Directions for this task – Every line below should be repeated exactly.

[Saved entries]
========================

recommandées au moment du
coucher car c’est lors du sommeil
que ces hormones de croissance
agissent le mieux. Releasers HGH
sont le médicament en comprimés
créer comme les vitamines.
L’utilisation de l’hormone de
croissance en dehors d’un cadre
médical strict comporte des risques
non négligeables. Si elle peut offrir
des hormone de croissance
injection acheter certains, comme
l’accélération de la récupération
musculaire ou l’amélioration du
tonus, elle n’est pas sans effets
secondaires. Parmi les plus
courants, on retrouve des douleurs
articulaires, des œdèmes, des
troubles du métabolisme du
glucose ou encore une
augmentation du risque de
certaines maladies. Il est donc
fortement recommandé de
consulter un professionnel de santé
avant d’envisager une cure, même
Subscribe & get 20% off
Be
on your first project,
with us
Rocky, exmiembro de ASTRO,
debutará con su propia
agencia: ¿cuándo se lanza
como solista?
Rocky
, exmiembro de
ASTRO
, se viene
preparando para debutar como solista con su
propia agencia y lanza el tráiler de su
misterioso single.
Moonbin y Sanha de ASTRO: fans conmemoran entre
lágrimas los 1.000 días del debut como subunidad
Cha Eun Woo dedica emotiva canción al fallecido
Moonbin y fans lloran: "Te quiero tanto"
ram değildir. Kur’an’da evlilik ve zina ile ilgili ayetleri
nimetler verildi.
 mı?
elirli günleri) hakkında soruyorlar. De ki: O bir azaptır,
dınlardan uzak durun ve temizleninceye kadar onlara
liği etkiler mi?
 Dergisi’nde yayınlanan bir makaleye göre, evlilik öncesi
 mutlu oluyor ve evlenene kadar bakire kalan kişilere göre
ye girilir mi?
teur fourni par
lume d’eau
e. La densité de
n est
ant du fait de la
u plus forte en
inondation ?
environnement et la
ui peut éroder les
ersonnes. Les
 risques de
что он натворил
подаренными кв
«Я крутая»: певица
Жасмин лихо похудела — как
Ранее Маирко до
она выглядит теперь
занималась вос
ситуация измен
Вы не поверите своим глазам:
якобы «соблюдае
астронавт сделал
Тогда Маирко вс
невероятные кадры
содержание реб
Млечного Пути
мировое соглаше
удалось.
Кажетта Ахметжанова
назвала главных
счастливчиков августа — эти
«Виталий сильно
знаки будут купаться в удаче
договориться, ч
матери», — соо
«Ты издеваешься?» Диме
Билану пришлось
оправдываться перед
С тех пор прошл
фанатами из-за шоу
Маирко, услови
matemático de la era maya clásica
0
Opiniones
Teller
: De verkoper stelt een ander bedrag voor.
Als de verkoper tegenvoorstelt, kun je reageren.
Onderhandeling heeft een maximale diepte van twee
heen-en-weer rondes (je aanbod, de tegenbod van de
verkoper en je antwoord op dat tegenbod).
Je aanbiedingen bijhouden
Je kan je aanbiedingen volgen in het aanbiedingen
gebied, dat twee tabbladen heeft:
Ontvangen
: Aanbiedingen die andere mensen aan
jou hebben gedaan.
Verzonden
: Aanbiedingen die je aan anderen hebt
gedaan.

========================

Solution for this task –
recommandées au moment du
coucher car c’est lors du sommeil
que ces hormones de croissance
agissent le mieux. Releasers HGH
sont le médicament en comprimés
créer comme les vitamines.
L’utilisation de l’hormone de
croissance en dehors d’un cadre
médical strict comporte des risques
non négligeables. Si elle peut offrir
des hormone de croissance
injection acheter certains, comme
l’accélération de la récupération
musculaire ou l’amélioration du
tonus, elle n’est pas sans effets
secondaires. Parmi les plus
courants, on retrouve des douleurs
articulaires, des œdèmes, des
troubles du métabolisme du
glucose ou encore une
augmentation du risque de
certaines maladies. Il est donc
fortement recommandé de
consulter un professionnel de santé
avant d’envisager une cure, même
Subscribe & get 20% off
Be
on your first project,
with us
Rocky, exmiembro de ASTRO,
debutará con su propia
agencia: ¿cuándo se lanza
como solista?
Rocky
, exmiembro de
ASTRO
, se viene
preparando para debutar como solista con su
propia agencia y lanza el tráiler de su
misterioso single.
Moonbin y Sanha de ASTRO: fans conmemoran entre
lágrimas los 1.000 días del debut como subunidad
Cha Eun Woo dedica emotiva canción al fallecido
Moonbin y fans lloran: "Te quiero tanto"
ram değildir. Kur’an’da evlilik ve zina ile ilgili ayetleri
nimetler verildi.
 mı?
elirli günleri) hakkında soruyorlar. De ki: O bir azaptır,
dınlardan uzak durun ve temizleninceye kadar onlara
liği etkiler mi?
 Dergisi’nde yayınlanan bir makaleye göre, evlilik öncesi
 mutlu oluyor ve evlenene kadar bakire kalan kişilere göre
ye girilir mi?
teur fourni par
lume d’eau
e. La densité de
n est
ant du fait de la
u plus forte en
inondation ?
environnement et la
ui peut éroder les
ersonnes. Les
 risques de
что он натворил
подаренными кв
«Я крутая»: певица
Жасмин лихо похудела — как
Ранее Маирко до
она выглядит теперь
занималась вос
ситуация измен
Вы не поверите своим глазам:
якобы «соблюдае
астронавт сделал
Тогда Маирко вс
невероятные кадры
содержание реб
Млечного Пути
мировое соглаше
удалось.
Кажетта Ахметжанова
назвала главных
счастливчиков августа — эти
«Виталий сильно
знаки будут купаться в удаче
договориться, ч
матери», — соо
«Ты издеваешься?» Диме
Билану пришлось
оправдываться перед
С тех пор прошл
фанатами из-за шоу
Маирко, услови
matemático de la era maya clásica
0
Opiniones
Teller
: De verkoper stelt een ander bedrag voor.
Als de verkoper tegenvoorstelt, kun je reageren.
Onderhandeling heeft een maximale diepte van twee
heen-en-weer rondes (je aanbod, de tegenbod van de
verkoper en je antwoord op dat tegenbod).
Je aanbiedingen bijhouden
Je kan je aanbiedingen volgen in het aanbiedingen
gebied, dat twee tabbladen heeft:
Ontvangen
: Aanbiedingen die andere mensen aan
jou hebben gedaan.
Verzonden
: Aanbiedingen die je aan anderen hebt
gedaan.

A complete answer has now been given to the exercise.